# Part 3: Introduction to Machine Learning

# Outline

1. What is Machine Learning?
    * Supervised Learning vs Unsupervised Learning
2. What are some typical tasks of Supervised Machine Learning?
    * Regression
    * Classification
3. Typical Machine Learning Pipeline
    * Identify the problem
    * Data Exploration & Preprocessing
    * Train/Test/Validation
    * Training, Testing and Finetuning a model
    * Application and Iteration

# 1. What is Machine Learning? 

## Supervised Learning (Focus today) and Unsupervised Learning

Math Equation, map x to y linearly: y = ax + b 

What if we have a lot of xs and ys, and we want to find a best fit line for them?
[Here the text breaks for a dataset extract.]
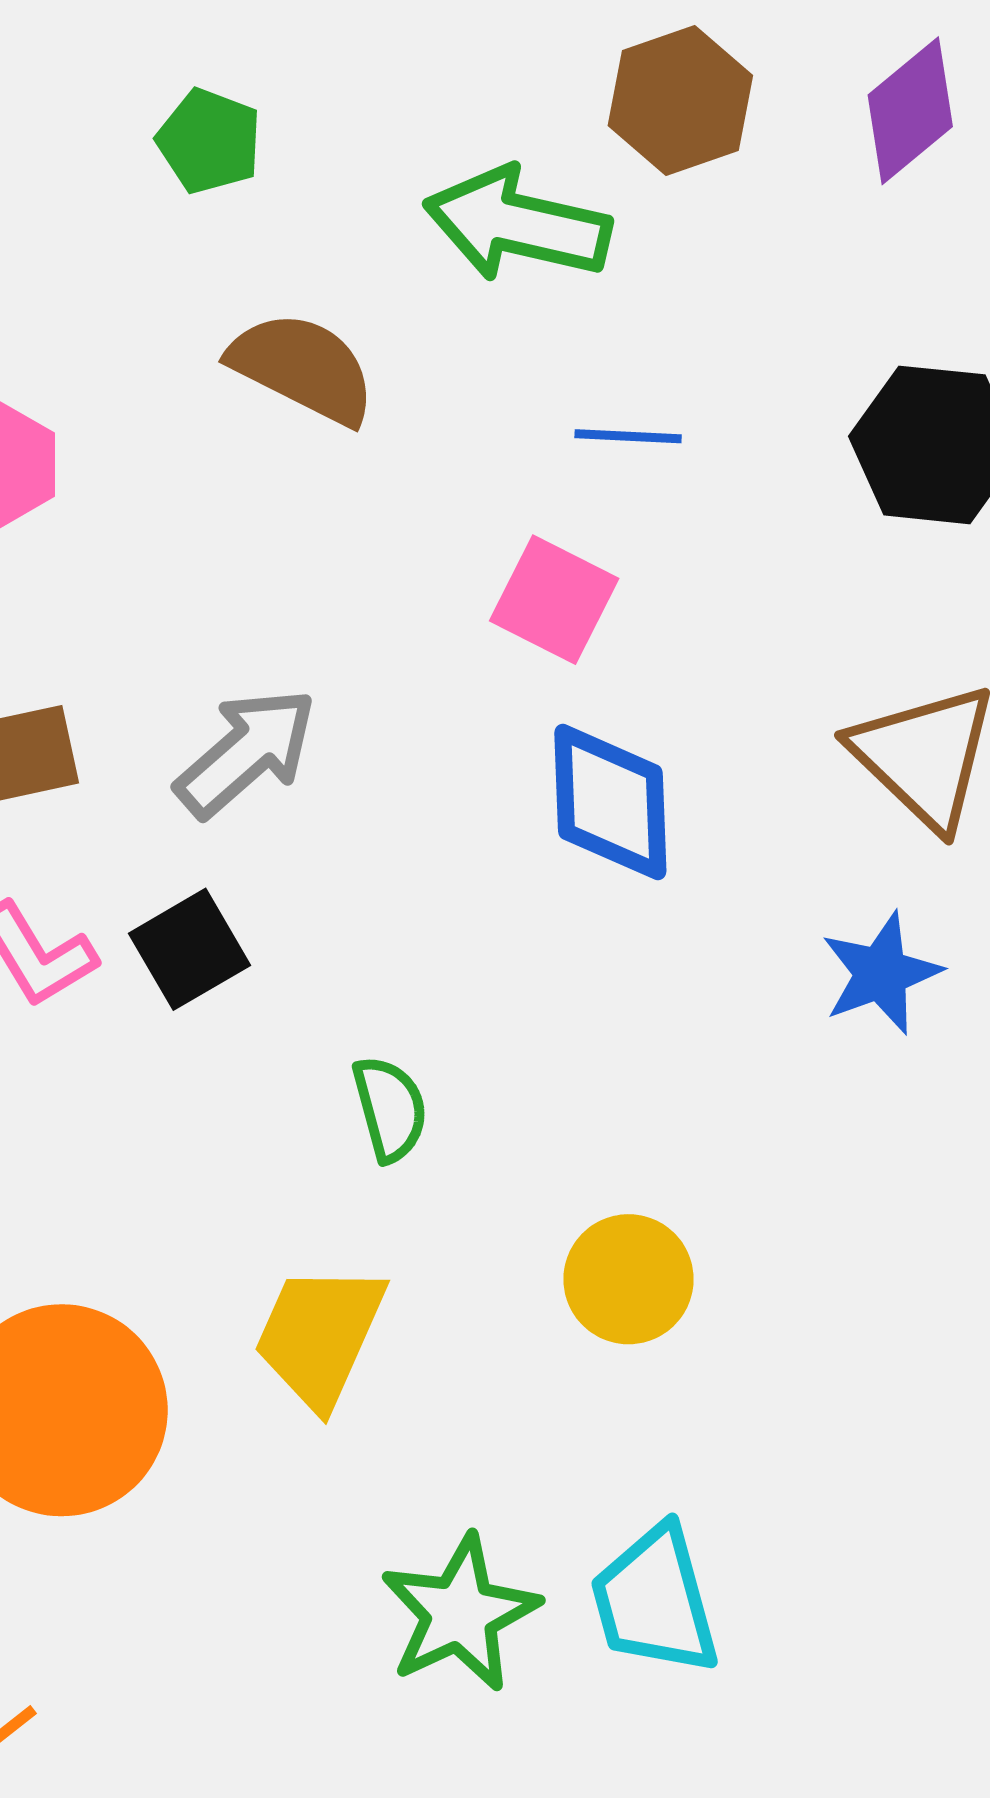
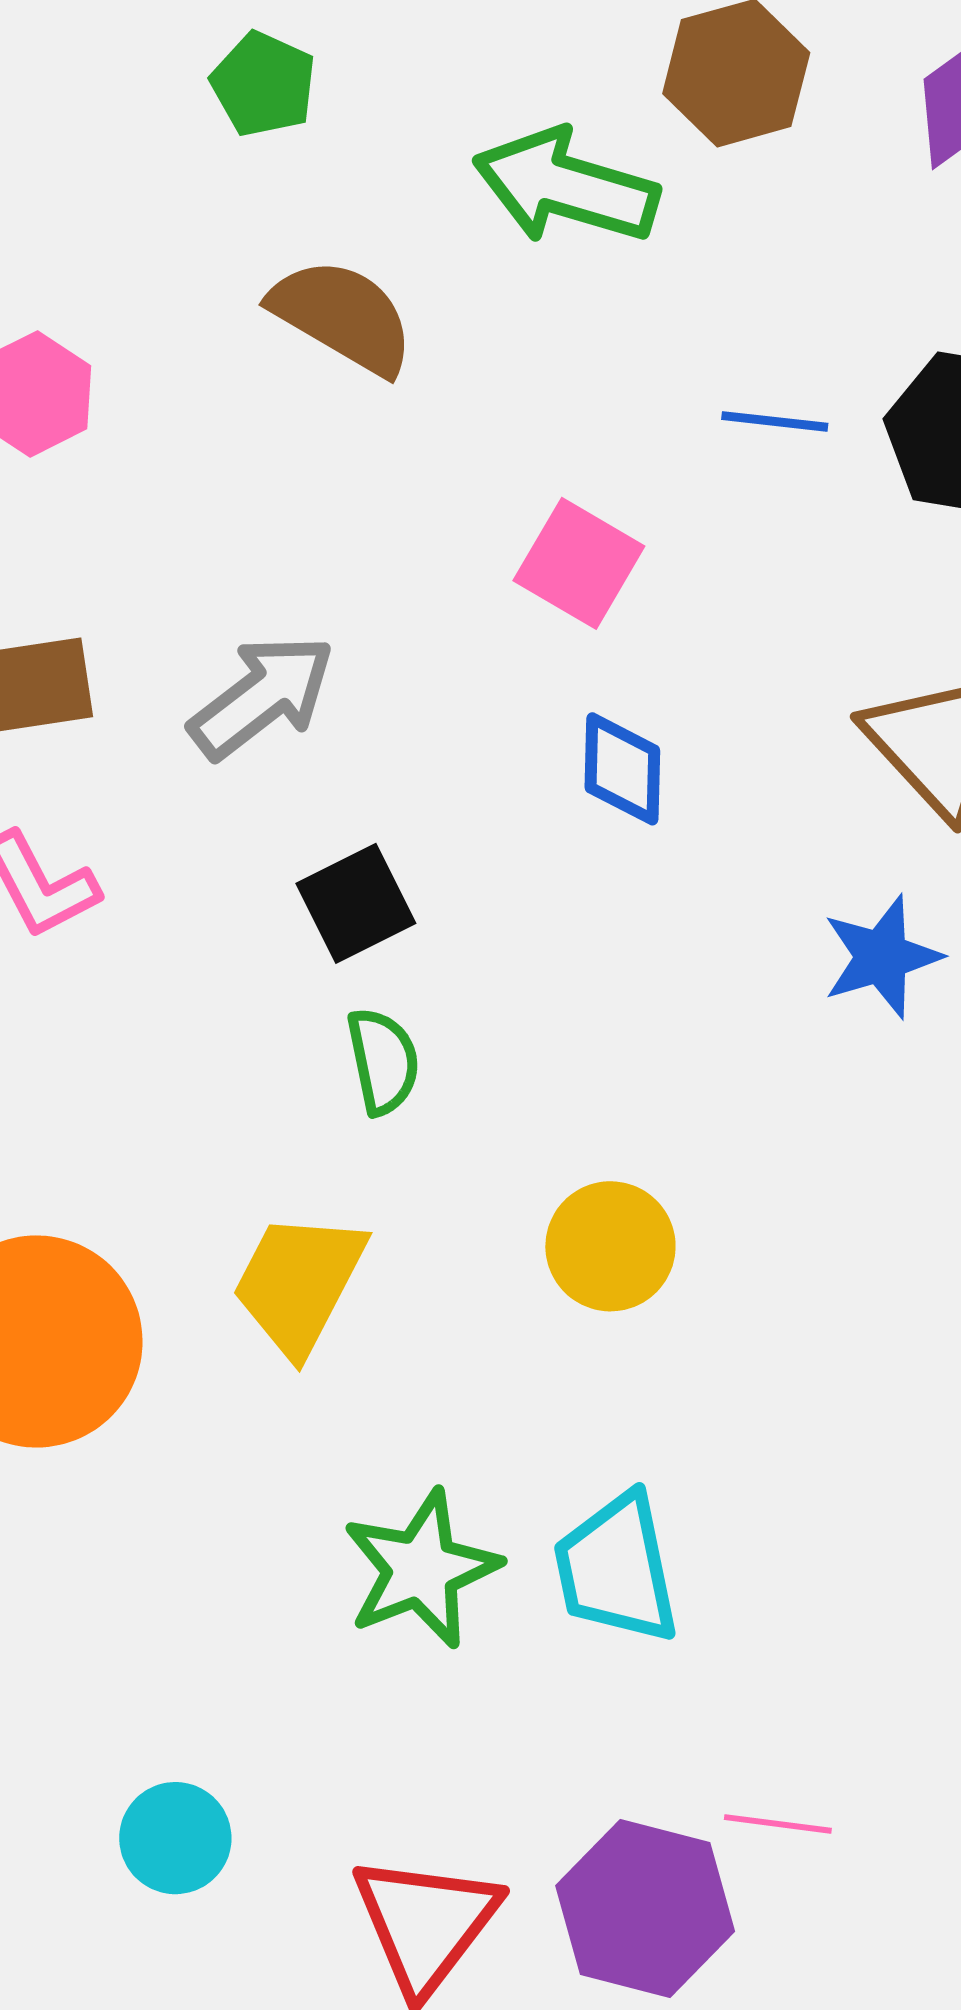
blue line: (628, 436) -> (775, 421), moved
blue diamond: (610, 802) -> (622, 769), size x0.7
black square: (190, 949) -> (356, 903), moved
For example, let x be the years of working experience and y be the annual salary

In [None]:
import numpy as np
import pandas as pd
import matplotlib.pyplot as plt
%matplotlib inline

In [None]:
data = pd.read_csv('data/Salary_Data.csv')

In [None]:
data.head()

In [None]:
x = data.iloc[:,0]
y = data.iloc[:,1]

In [None]:
x.head()

In [None]:
y.head()

In [None]:
#draw a scatter plot
fig = plt.figure()
#plot points
plt.scatter(x,y)
plt.xlabel('years')
plt.ylabel('salary')

#plot best fit line
plt.plot(np.unique(x), np.poly1d(np.polyfit(x, y, 1))(np.unique(x)),color='red')
plt.show()

Conclusion: In a typical Supervised Machine Learning Task, we are given a set of inputs and outputs, and we are interested in finding the best mapping function between them! 

# 2. What are some typical tasks of Supervised Machine Learning?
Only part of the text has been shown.